At the time this film was being made the United States entered the war. American troops landed on the shores of Africa with the Allied forces in 1942. Around the time of the completion of the film a conference involving Roosevelt, Churchill and de Gaulle was held in Casablanca. The film is based on a play which was neverproduced, Everybody Goes To Rick’s. The new title, Casablanca, meant that it was immediately recognised, as the city itself had become an important place in the war effort of the Allies. American national feeling would be roused by a film that would show America coming to the aid of Europe against the threat of totalitarian Fascism. Humphrey Bogart’s character, Rick, can be read as a metaphor for American involvement in WWII - initial isolationism followed by committed involvement.

The camera is lowered into a bazaar. The scene is exotic - a mosque tower and crowds of Africans who throng the streets in their native costumes. The music adds to the strangeness of the setting. As the camera gets to street level, the narrator’s voice repeats the word ‘wait’.

We cut to a police officer who is recognisably European, as he takes an urgent message. He relays this message to all officers and declares it “important”. Two couriers have been murdered on the train from Oran. They were heading for Casablanca.

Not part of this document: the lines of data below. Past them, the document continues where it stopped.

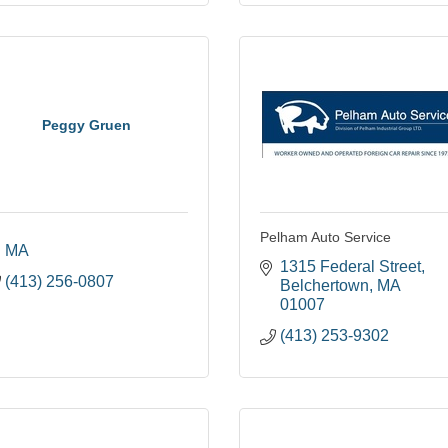
Peggy Gruen
Pelham Auto Service
MA
1315 Federal Street
(413) 256-0807
Belchertown
MA
01007
(413) 253-9302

Two letters of transit have been stolen. These letters will drive the action of the film’s major plot. Narrative often works like this - a disruption occurs early on and acts as the engine that propels the story to its final resolution.

Extract from Student's Guide: 

STAGE ONE

SEQUENCE 1
CASABLANCA
Read the following questions and then let the film roll until Major Strasser says "... Mr Rick himself"

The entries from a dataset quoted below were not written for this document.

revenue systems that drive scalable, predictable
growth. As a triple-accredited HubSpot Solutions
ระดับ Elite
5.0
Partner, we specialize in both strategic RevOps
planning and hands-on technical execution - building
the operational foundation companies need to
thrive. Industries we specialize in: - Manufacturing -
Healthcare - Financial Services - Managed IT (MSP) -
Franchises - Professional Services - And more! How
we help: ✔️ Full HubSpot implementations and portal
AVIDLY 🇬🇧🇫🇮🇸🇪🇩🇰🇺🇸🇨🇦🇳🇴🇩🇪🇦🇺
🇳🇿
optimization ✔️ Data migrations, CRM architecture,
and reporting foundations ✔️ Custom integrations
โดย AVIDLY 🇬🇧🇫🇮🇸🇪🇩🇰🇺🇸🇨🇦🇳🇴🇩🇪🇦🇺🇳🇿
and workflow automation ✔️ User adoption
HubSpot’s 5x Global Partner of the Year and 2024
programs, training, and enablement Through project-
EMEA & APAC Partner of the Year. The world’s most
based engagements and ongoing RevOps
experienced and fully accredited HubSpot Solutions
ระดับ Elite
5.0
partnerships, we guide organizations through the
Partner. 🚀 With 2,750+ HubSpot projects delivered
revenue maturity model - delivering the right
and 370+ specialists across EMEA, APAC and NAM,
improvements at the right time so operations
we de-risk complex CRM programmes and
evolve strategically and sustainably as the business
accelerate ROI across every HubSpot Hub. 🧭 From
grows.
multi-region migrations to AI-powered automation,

What associations do you have with the type of music that plays as the credits roll? Do you recognise the piece of music that starts up as the last three titles appear? What country might you expect to see on the screen as you hear this tune? How is the musical score being used here?

What do you make of the male voice in the prologue, as we cut to the turning globe? Have you any associations with that kind of voice? ... with that kind of image? How is Europe described? What is associated with “the Americas”? Why did people want to get to Lisbon? Where is Casablanca situated? What is the first image of Casablanca that we see? What aspects of the city are emphasised? 

What is the gist of the ‘important’ notice? How do the details fit with the information we’ve just been given in the prologue? What kind of people are being rounded up? How does the editing contribute to the atmosphere in this scene? How do the police behave?

Why does the man being questioned run away? Can you translate the notice on the wall as he is shot? What symbol is on the piece of paper taken from the man’s hand? In the musical score can you make out the opening notes of the Marseillaise? Can you translate the words on the coat of arms we cut to? Do you know where they come from?

How are we being invited to view the posh British couple? What is the man’s attitude to the local language? What reference is made to Capt. Renault? What advice is given by the man with the cane? What is ironic about that warning?

What kind of expression is on the faces of the crowd of people who stand staring up at the aeroplane? What are these people doing in Casablanca? What has the black haired girl to say to her husband? Whose name appears on the screen as she says, “Perhaps tomorrow we’ll be on the plane!”

How is the German officer, Major Strasser, greeted by his fellow Germans? ... by Capt. Renault? Is there a particular emphasis on any part of his welcome? How does the Italian officer behave? What has Major Strasser to say about the climate? What is he referring to? Why has he come to Casablanca? What has the German officer, Heinze, to say about the murderer of the couriers? Is Capt. Renault helpful? ... efficient? How does the director keep our attention focused on Strasser and Capt. Renault as they walk away from the aeroplane? Whose café is mentioned? Is this the first reference to it in the film?